Monday, 10 June 2013

#10 All the pain and the truth I wear like a battle wound

I constantly tell myself that I am getting stronger emotionally day by day and indeed, I feel that way definitely. I can't express how much I'm proud of myself being able to go through each day feeling better than ever before. Been filling up my days getting myself busy with school project and other interesting activities to distract myself from the downfall I've been facing for a few weeks. I realized that I'm so much better being alone and when I'm alone, I'm able to reflect on my life. Reflection upon my life is always something that is very important for me because I'm always questioning my existence. Without anything to look forward to everyday, I don't see the point of my existence, seriously.

Now that I've been keeping myself busy with productive things to do, I personally think that I'm finally able to be myself once again. That may sound a tad odd but honestly speaking, I haven't been myself whilst I was with someone, in a relationship I mean. Yes, I'm very emotional and I tend to always change myself for the other person, to meet their expectations because why? Their happiness means so much more than mine. But then I realize, only for how long can I go on pretending to be someone I'm not, just for another human being? I don't feel it's fair for myself. My personalities and characteristics form me up for a reason; to be myself, yet I'm not making full use of it.

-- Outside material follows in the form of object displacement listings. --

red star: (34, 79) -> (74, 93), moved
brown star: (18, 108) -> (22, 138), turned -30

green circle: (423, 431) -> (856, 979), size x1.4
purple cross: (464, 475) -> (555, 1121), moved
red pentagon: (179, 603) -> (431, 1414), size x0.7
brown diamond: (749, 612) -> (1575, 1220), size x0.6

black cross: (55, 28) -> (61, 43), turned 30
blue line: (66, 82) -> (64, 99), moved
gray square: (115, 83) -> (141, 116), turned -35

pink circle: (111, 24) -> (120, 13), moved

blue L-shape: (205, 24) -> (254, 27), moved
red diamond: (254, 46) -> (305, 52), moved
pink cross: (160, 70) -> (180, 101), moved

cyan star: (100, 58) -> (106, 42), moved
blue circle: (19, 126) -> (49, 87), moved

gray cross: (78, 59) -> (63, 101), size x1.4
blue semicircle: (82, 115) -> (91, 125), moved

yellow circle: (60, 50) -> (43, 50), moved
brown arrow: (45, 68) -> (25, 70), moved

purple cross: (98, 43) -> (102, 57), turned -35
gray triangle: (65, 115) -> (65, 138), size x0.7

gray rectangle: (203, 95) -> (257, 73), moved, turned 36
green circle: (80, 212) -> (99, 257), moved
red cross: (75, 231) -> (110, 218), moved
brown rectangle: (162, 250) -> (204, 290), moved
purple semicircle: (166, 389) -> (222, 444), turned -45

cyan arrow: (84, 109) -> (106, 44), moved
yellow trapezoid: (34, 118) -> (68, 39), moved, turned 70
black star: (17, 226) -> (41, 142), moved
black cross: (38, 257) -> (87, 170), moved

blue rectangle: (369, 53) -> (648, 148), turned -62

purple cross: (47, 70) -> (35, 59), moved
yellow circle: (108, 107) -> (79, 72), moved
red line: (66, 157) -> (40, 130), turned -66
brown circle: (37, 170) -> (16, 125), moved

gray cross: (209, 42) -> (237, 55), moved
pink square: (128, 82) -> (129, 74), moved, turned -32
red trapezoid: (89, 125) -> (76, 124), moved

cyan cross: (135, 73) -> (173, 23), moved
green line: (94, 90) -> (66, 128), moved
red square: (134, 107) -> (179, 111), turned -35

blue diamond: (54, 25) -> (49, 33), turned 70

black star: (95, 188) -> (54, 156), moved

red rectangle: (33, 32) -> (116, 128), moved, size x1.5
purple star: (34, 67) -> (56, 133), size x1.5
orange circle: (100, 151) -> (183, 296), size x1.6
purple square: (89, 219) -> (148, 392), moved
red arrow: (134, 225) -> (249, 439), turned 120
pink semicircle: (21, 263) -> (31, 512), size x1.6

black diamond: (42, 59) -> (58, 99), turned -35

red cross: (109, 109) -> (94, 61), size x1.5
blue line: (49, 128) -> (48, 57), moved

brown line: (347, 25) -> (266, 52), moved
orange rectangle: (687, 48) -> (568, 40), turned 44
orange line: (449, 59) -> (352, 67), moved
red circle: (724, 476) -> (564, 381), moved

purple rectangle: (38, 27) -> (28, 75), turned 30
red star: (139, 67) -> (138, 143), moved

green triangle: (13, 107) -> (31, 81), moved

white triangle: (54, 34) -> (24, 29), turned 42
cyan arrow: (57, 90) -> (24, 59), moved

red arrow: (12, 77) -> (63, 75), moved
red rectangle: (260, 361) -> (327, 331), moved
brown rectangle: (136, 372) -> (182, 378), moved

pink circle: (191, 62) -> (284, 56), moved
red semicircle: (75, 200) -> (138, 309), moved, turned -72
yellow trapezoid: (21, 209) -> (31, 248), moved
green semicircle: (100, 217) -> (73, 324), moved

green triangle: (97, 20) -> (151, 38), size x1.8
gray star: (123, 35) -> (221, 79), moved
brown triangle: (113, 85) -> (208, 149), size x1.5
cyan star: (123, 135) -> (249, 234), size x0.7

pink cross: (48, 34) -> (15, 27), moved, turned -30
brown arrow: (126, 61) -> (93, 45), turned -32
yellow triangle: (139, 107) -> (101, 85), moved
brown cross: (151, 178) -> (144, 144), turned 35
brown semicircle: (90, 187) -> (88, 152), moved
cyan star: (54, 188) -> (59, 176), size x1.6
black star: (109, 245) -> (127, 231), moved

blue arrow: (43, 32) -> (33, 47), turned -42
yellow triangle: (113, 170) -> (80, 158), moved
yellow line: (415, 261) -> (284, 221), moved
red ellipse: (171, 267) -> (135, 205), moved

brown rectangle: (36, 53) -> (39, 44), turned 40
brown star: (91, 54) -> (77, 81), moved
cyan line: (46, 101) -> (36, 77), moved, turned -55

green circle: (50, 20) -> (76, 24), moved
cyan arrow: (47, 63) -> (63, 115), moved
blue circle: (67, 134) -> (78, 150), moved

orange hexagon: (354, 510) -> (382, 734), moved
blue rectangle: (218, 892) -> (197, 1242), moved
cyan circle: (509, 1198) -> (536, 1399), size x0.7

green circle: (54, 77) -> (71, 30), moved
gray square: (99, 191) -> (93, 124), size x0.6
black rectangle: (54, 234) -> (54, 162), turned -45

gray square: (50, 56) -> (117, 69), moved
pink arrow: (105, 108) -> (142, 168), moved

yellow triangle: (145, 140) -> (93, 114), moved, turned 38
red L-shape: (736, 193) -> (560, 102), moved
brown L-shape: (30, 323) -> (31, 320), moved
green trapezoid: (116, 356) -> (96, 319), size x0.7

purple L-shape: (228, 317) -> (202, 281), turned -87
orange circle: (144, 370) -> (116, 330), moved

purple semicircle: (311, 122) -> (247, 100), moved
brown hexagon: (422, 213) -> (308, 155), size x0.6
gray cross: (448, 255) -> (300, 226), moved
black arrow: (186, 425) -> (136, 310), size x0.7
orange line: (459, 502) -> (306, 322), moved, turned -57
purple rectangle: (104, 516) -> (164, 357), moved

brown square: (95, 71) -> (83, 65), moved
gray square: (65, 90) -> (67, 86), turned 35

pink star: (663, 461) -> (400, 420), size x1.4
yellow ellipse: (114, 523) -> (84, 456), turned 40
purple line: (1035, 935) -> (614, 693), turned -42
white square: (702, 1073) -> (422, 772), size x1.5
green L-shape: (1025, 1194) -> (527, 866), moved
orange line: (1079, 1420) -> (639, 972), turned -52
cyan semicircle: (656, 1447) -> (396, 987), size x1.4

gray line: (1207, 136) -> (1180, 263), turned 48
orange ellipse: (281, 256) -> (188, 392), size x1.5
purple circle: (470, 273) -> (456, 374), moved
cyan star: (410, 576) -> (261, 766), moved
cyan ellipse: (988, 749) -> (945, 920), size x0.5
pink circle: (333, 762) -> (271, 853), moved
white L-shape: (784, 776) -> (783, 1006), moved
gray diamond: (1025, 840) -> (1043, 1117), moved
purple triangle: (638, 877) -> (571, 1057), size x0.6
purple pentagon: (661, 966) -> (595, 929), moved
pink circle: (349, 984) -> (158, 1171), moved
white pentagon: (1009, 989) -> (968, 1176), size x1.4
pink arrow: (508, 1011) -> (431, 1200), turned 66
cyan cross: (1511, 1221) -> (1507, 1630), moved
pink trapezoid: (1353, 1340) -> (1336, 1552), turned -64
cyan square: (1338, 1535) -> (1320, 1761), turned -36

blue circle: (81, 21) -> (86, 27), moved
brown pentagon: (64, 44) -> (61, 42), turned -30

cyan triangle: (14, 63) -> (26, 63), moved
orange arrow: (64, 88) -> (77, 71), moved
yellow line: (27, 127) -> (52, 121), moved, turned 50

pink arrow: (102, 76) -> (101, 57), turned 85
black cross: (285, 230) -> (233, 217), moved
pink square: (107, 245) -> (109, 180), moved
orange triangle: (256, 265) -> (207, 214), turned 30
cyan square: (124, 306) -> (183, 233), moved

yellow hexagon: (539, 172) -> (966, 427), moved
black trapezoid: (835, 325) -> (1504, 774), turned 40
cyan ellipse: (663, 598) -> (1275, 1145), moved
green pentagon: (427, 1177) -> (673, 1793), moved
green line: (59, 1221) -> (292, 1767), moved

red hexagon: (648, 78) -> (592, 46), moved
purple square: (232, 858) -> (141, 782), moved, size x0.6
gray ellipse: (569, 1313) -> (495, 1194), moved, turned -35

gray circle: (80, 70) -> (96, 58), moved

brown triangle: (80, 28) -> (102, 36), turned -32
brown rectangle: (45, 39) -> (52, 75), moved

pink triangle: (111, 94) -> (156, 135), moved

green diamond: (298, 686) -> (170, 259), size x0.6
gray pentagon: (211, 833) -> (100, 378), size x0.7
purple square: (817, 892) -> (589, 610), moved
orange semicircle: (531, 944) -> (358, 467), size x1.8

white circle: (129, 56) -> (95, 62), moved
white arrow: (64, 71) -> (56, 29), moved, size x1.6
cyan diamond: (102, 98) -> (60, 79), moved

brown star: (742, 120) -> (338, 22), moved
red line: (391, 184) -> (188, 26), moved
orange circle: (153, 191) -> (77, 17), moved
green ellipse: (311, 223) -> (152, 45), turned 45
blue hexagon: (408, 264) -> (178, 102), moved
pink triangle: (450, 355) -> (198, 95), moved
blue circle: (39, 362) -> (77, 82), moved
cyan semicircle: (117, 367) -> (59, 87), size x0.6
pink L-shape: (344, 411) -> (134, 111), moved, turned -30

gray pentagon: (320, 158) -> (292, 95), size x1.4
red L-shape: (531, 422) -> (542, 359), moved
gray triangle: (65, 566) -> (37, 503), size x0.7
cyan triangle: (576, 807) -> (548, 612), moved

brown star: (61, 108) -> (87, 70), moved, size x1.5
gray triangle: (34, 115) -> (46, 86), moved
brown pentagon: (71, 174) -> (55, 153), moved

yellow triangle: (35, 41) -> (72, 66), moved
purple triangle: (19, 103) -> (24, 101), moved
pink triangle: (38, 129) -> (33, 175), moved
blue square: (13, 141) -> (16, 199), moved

Alright besides that, I've been learning Italian! Yes, after so many years of wanting to learn that language, I finally started learning it :-) What's even better is that I've a friend who shares this same interest as me too! It seriously isn't easy learning a new language especially when there's different type of words that could be used for a single meaning. Knowing when to use it in the right context is as tough. I've always loved anything Italian from their food, culture, place, I mean just every single thing about Italian. Mad love. So I've been listening to the 'Let's Speak Italian' podcast and also tried some few apps on my iPhone to getting my Italian language going. I hope in the long run I'll be able to speak and also understand Italian properly.